E poi tutti e tre ci mettemmo in macchina: mia nonna alla guida, io di fianco a lei e Tommaso sul sedile posteriore. Mia nonna iniziò a pigiare il pedale dell’acceleratore e condusse la macchina fino a una trattoria di campagna. Lì mangiammo con gusto e facemmo rincorrere i sapori della cucina tradizionale insieme alle loro storie antiche come il mondo: i primi agricoltori, i grandi viaggi degli uomini, la loro intelligenza e sapienza nel miscelare gli ingredienti.

Durante il pranzo noi Procolo parlammo alla stessa velocità della macchina della nonna, mentre Tommaso rimase in silenzio.

Ma andava bene così: come ormai avevamo capito, ognuno di noi ha la propria storia che lo ha fatto chiacchierone oppure silenzioso. E tutte le storie sono intricate e racchiudono la cosa più preziosa che ci sia: noi stessi.

I giorni passarono e le mattine si trasformarono in pomeriggi, i pomeriggi in sere, le sere in notti che vennero scacciate dalla lama rossa dell’alba facendo muovere la giostra delle nostre vite e delle persone che gravitano intorno a noi.

Io e Tommaso tornammo a scuola dove trovammo ad attenderci interrogazioni, verifiche ma anche ricreazioni e chiacchiere con gli amici.

Mio padre continuò con la sua vita fatta di insegnamenti part time, di racconti per il bambino interiore e di frasi sagge (che ripeteva a tutte le persone che incontrava, conosciute o sconosciute) del suo idolo nonché mentore, il professor Antonio Morro.

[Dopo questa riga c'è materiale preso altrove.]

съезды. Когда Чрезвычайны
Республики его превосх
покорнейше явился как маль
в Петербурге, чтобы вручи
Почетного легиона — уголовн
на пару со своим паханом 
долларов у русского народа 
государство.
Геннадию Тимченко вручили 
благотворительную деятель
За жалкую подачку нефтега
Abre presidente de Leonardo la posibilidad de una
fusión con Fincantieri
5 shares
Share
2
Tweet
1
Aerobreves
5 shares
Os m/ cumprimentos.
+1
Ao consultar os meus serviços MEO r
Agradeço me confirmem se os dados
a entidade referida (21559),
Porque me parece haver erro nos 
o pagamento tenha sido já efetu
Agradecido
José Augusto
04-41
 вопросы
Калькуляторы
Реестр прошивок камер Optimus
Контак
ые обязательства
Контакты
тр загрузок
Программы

Mia madre, Barbara Barnabò, con la sua solita attività al centro yoga Colombre.

Insomma, tutto come prima?

No, perché oggi, finalmente, il sole ha acceso la primavera dappertutto. I balconi e le aiuole cittadine sono pieni dei colori dei fiori e anche i palazzi, pur nel loro grigiore, sembrano luccicare di gioia.

E poi, di tanto in tanto, una farfalla bianca si insinua tra il traffico immobile dell’ora di punta e si dirige verso le corolle generose di nettare. Ma la primavera, oggi, non è solo nell’aria, è riuscita a farsi breccia nel mio cuore, che sprizza una sorgente di gioia. La quale si irradia nelle gambe che corrono e che inseguono un pallone e, quando lo incontrano, lo colpiscono così forte da inviarlo dall’altra parte del prato, oggi verdissimo, incastonato tra via Piave, via Marzabotto e via Pasubio, accanto a un grande supermercato e circondato da alti palazzi.